> **WHAT TO PRODUCE**: Find every line with the string "Looking" in the material below and copy it.
*** MATERIAL FOR THIS TASK Section Begins ***
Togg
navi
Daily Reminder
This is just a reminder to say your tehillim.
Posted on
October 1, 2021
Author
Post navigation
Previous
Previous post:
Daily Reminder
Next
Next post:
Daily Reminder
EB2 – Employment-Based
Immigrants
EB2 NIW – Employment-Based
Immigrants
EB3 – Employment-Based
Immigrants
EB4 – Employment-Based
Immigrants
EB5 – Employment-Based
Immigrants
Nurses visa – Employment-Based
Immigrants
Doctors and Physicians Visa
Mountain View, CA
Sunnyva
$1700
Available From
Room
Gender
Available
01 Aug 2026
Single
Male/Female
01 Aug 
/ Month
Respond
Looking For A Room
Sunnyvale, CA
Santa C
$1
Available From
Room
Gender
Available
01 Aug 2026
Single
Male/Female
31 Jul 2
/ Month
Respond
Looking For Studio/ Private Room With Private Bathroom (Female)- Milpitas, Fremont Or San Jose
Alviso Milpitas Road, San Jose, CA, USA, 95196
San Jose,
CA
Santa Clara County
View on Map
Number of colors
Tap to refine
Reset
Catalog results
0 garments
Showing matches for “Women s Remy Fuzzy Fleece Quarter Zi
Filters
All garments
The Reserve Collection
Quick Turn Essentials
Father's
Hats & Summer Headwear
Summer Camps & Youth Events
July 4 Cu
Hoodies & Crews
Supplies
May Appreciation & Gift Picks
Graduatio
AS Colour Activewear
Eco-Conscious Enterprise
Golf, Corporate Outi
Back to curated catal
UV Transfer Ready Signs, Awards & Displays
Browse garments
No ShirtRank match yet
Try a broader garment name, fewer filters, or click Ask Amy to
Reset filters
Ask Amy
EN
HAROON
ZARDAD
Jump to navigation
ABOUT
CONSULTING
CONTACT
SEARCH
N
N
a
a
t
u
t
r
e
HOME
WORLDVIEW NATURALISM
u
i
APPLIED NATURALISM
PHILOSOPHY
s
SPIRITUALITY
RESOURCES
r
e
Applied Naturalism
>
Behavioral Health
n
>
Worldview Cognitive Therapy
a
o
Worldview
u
*** MATERIAL FOR THIS TASK Section Ends ***
> **ANSWER BELOW**:
Looking For A Room
Looking For Studio/ Private Room With Private Bathroom (Female)- Milpitas, Fremont Or San Jose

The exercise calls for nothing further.